The respective Board of Directors of the companies included in the Group and of its associates are responsible
for overseeing the financial reporting process of the Group and of its associates.
Auditor's Responsibilities
(a) Audit of the Consolidated Financial Results for the year ended March 31, 2024
Our objectives are to obtain reasonable assurance about whether the Consolidated Financial Results for
the year ended March 31, 2024 as a whole are free from material misstatement, whether due to fraud or
error, and to issue an auditor's report that includes our opinion. Reasonable assurance is a high level of
assurance, but is not a guarantee that an audit conducted in accordance with SAs will always detect a
material misstatement when it exists. Misstatements can arise from fraud or error and are considered
material if, individually or in the aggregate, they could reasonably be expected to influence the economic
decisions of users taken on the basis of this Consolidated Financial Results.

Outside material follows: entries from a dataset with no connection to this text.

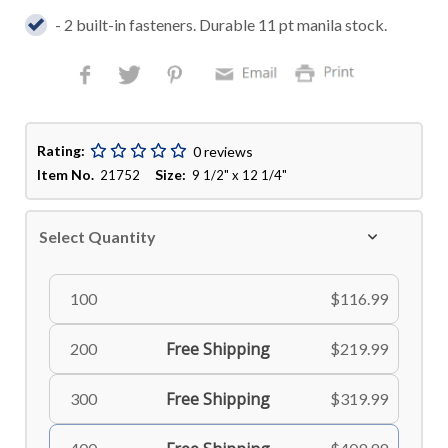
- 2 built-in fasteners. Durable 11 pt manila stock.
Rating:
0 reviews
Item No.
Size:
21752
9 1/2" x 12 1/4"
Select Quantity
100
$116.99
Free Shipping
200
$219.99
Free Shipping
300
$319.99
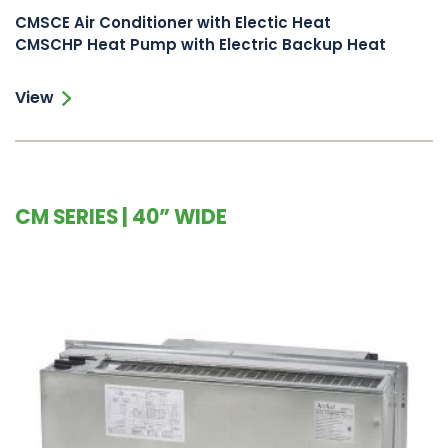
CMSCE Air Conditioner with Electic Heat
CMSCHP Heat Pump with Electric Backup Heat
View
CM SERIES | 40” WIDE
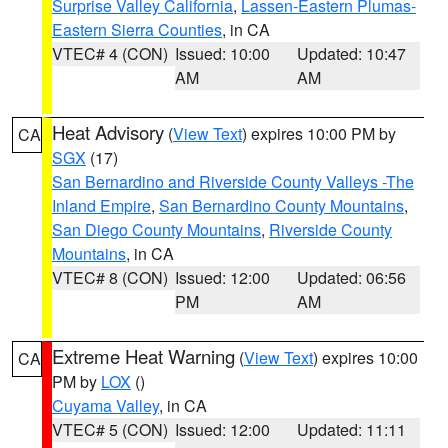
Surprise Valley California
,
Lassen-Eastern Plumas-
Eastern Sierra Counties
, in CA
VTEC# 4 (CON)
Issued: 10:00
Updated: 10:47
AM
AM
Heat Advisory
(
View Text
) expires 10:00 PM by
CA
SGX
(17)
San Bernardino and Riverside County Valleys -The
Inland Empire
,
San Bernardino County Mountains
,
San Diego County Mountains
,
Riverside County
Mountains
, in CA
VTEC# 8 (CON)
Issued: 12:00
Updated: 06:56
PM
AM
Extreme Heat Warning
(
View Text
) expires 10:00
CA
PM by
LOX
()
Cuyama Valley
, in CA
VTEC# 5 (CON)
Issued: 12:00
Updated: 11:11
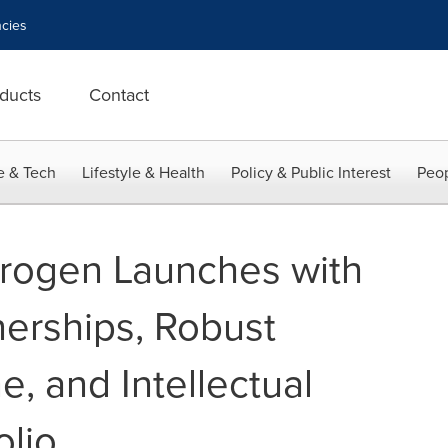
cies
ducts
Contact
e & Tech
Lifestyle & Health
Policy & Public Interest
Peop
rogen Launches with
nerships, Robust
e, and Intellectual
olio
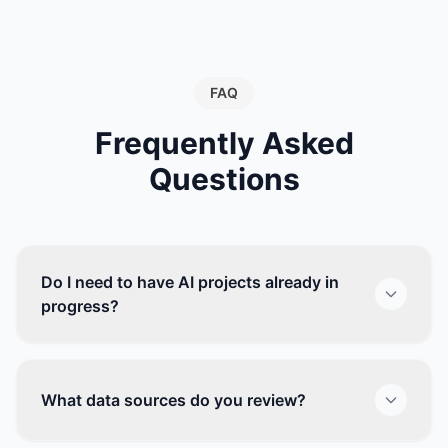
FAQ
Frequently Asked
Questions
Do I need to have AI projects already in
progress?
What data sources do you review?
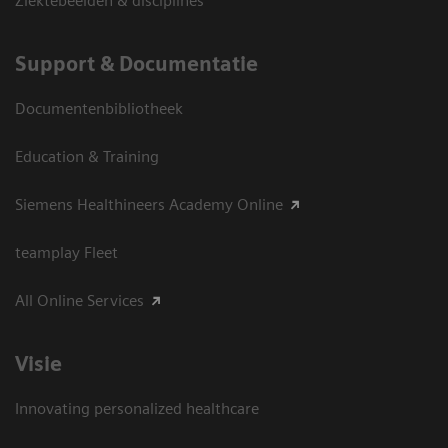
Ziektebeelden & disciplines
Support & Documentatie
Documentenbibliotheek
Education & Training
Siemens Healthineers Academy Online
teamplay Fleet
All Online Services
Visie
Innovating personalized healthcare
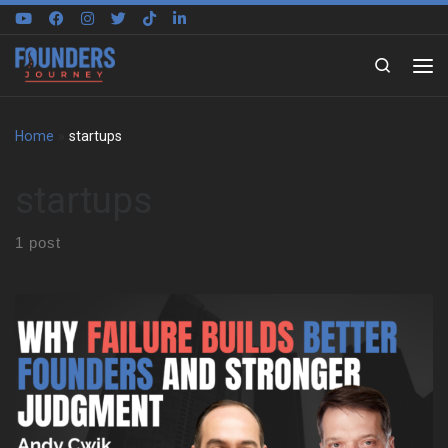
Skip to content
Search
Home
»
startups
startups
1 post
Andy Cwik starts with a small town upbringing and a constant
pull toward independence. His parents wanted stability and
benefits, yet he felt boxed in by large companies. That tension
shaped his choices early and stayed with him for years. As a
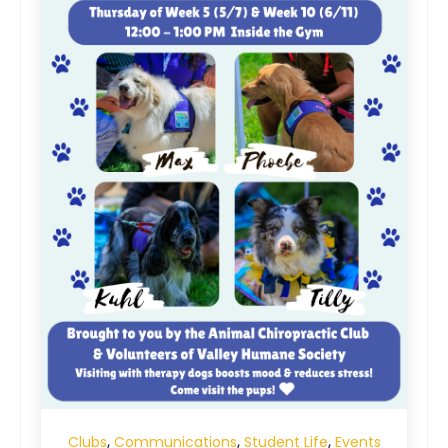
,
,
,
Clubs
Communications
Student Life
Events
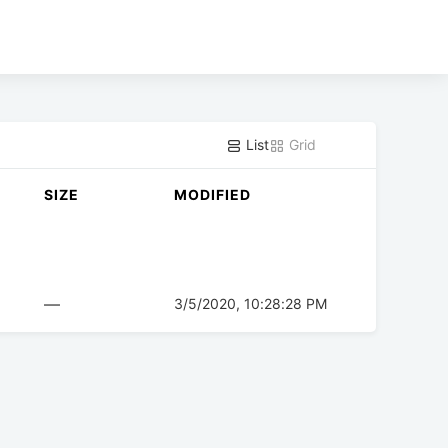
List
Grid
SIZE
MODIFIED
—
3/5/2020, 10:28:28 PM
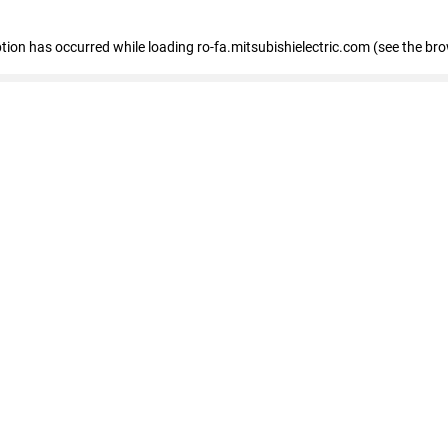
eption has occurred
while loading
ro-fa.mitsubishielectric.com
(see the br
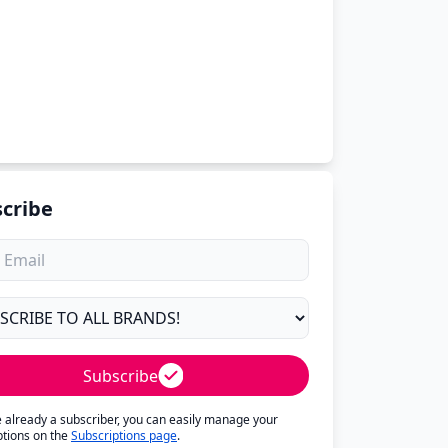
cribe
Subscribe
re already a subscriber, you can easily manage your
ptions on the
Subscriptions page
.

As part of an audit in accordance with SAs, we exercise professional judgment and maintain professional
skepticism throughout the audit. We also:
• Identify and assess the risks of material misstatement of the Annual Consolidated Financial Results,
whether due to fraud or error, design and perform audit procedures responsive to those risks, and
obtain audit evidence that is sufficient and appropriate to provide a basis for our opinion. The risk
of not detecting a material misstatement resulting from fraud is higher than for one resulting from
error, as fraud may involve collusion, forgery, intentional omissions, misrepresentations, or the
override of internal control.
• Obtain an understanding of internal control relevant to the audit in order to design audit procedures
that are appropriate in the circumstances, but not for the purpose of expressing an opinion on the
effectiveness of such controls.
• Evaluate the appropriateness of accounting policies used and the reasonableness of accounting
estimates made by the Board of Directors.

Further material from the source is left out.